Minn. Stat. § 480A.08, subd. 3 (1996).
STATE OF MINNESOTA
Commissioner of Public Safety,
Sibley County District Court
File No. C19727
Thomas C. Gallagher, 270 Grain Exchange North Building, 301 Fourth Avenue South, Minneapolis, MN 55415 (for appellant)
Hubert H. Humphrey III, Attorney General, Joel A. Watne, Assistant Attorney General, 200 Capitol Office Building, 525 Park Street, St. Paul, MN 55103-2106 (for respondent)
Considered and decided by Schumacher, Presiding Judge, Foley, Judge,* and Forsberg, Judge.
Paul Edward Bird appeals from a trial court order sustaining the revocation of his driver's license under the implied consent statute. Minn. Stat. § 169.123 (1996). He contends that (1) the officer's reading of the implied consent advisory 30 minutes prior to the administration of the test was improper, (2) his right to counsel was not vindicated, and (3) his right to due process was violated. We affirm.

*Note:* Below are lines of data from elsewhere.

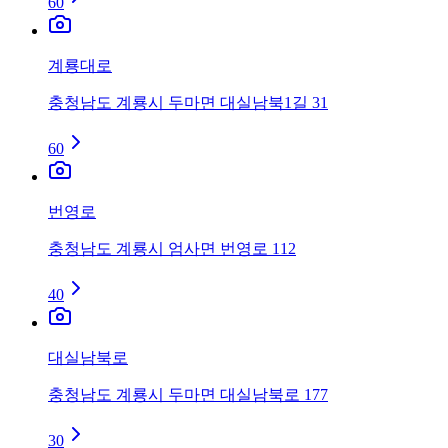
60
계룡대로
충청남도 계룡시 두마면 대실남북1길 31
60
번영로
충청남도 계룡시 엄사면 번영로 112
40
대실남북로
충청남도 계룡시 두마면 대실남북로 177
30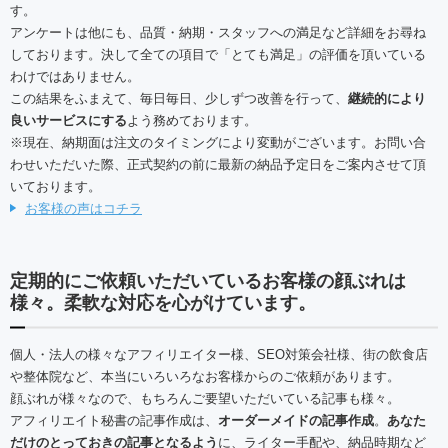
す。
アンケートは他にも、品質・納期・スタッフへの満足など詳細をお尋ね
しております。決して全ての項目で「とても満足」の評価を頂いている
わけではありません。
この結果をふまえて、毎日毎日、少しずつ改善を行って、
継続的により
良いサービスにする
よう務めております。
※現在、納期面は注文のタイミングにより変動がございます。お問い合
わせいただいた際、正式契約の前に最新の納品予定日をご案内させて頂
いております。
お客様の声はコチラ
定期的にご依頼いただいているお客様の顔ぶれは
様々。柔軟な対応を心がけています。
個人・法人の様々なアフィリエイター様、SEO対策会社様、街の飲食店
や整体院など、本当にいろいろなお客様からのご依頼があります。
顔ぶれが様々なので、もちろんご要望いただいている記事も様々。
アフィリエイト秘書の記事作成は、
オーダーメイドの記事作成
。
あなた
だけのとっておきの記事となるよう
に、ライター手配や、納品時期など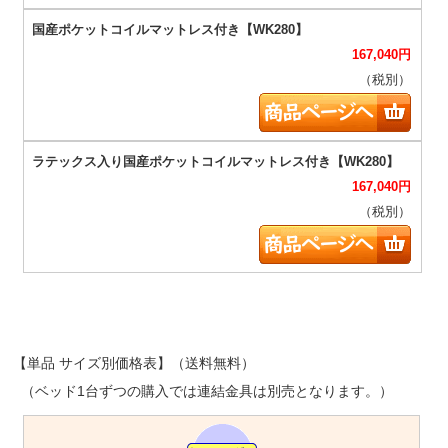
167,040
円
（税別）
167,040
円
（税別）
【単品 サイズ別価格表】（送料無料）
（ベッド1台ずつの購入では連結金具は別売となります。）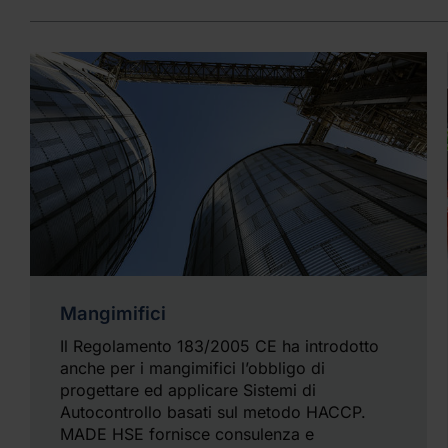
Mangimifici
Il Regolamento 183/2005 CE ha introdotto
anche per i mangimifici l’obbligo di
progettare ed applicare Sistemi di
Autocontrollo basati sul metodo HACCP.
MADE HSE fornisce consulenza e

The Commissioner of Public Safety revoked appellant's driver's license and the trial court affirmed the revocation. This appeal followed.

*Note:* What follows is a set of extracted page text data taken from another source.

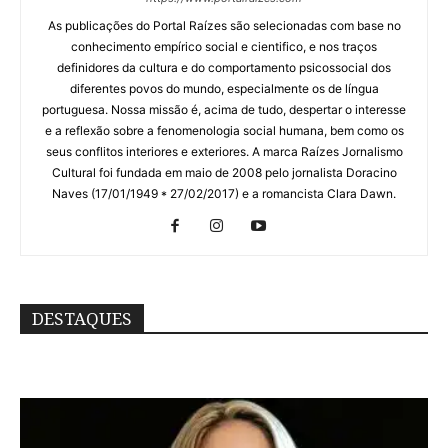
As publicações do Portal Raízes são selecionadas com base no
conhecimento empírico social e cientifico, e nos traços
definidores da cultura e do comportamento psicossocial dos
diferentes povos do mundo, especialmente os de língua
portuguesa. Nossa missão é, acima de tudo, despertar o interesse
e a reflexão sobre a fenomenologia social humana, bem como os
seus conflitos interiores e exteriores. A marca Raízes Jornalismo
Cultural foi fundada em maio de 2008 pelo jornalista Doracino
Naves (17/01/1949 * 27/02/2017) e a romancista Clara Dawn.
DESTAQUES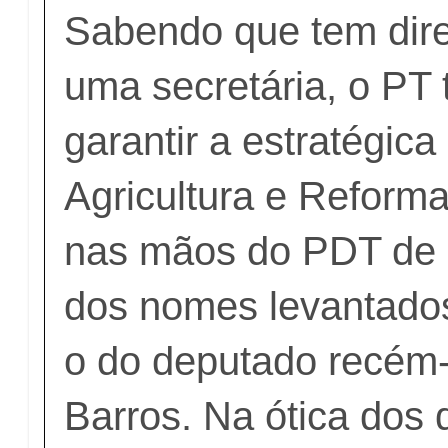
Sabendo que tem dire
uma secretária, o PT 
garantir a estratégica
Agricultura e Reforma
nas mãos do PDT de 
dos nomes levantados
o do deputado recém-e
Barros. Na ótica dos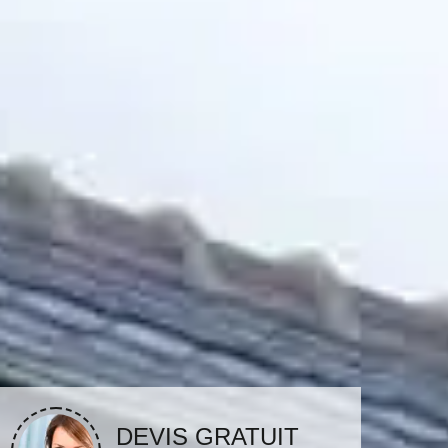
DEVIS GRATUIT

1. Implied Consent Advisory
Appellant's contention that the advisory should be given when the test is administered, not when the test is requested, is erroneous. See Minn. Stat. § 169.123, subd. 2(b) (1996) (requiring police to read advisory "at the time a test is requested"). The police properly read the advisory at the time the test was requested. Appellant indicated that he understood the advisory and declined the opportunity to speak to an attorney. The fact that the test was not administered until 30 minutes later at the police station is immaterial, because appellant was properly advised of his rights before he consented to take the test.
2. Right to Counsel
The Minnesota Constitution provides drivers with a limited right to consult with an attorney before deciding whether to submit to chemical testing for blood alcohol. Minn. Const. art. 1, § 6; Friedman v. Commissioner of Pub. Safety, 473 N.W.2d 828, 835 (Minn. 1991). In this case, appellant waived his right to counsel when he said, "not really" when asked if he wanted to consult an attorney. Thus, appellant's right to counsel was vindicated by his own waiver. See State v. Von Bank, 341 N.W.2d 894, 895-96 (Minn. App. 1984) (holding that defendant who replied, "Don't know" when asked if she wanted to consult counsel was adequately informed of her right to counsel).
3. Due Process
There is no evidence to show that appellant's due process rights were violated. Appellant never indicated at the time he consented to the test that he did not understand the advisory. He did not ask any questions and told the officer that he understood his rights. The officer never said or did anything to mislead or confuse appellant about his rights. Moreover, the officer had no reason to believe that appellant was confused about his rights. Thus, the officer did not violate appellant's due process rights.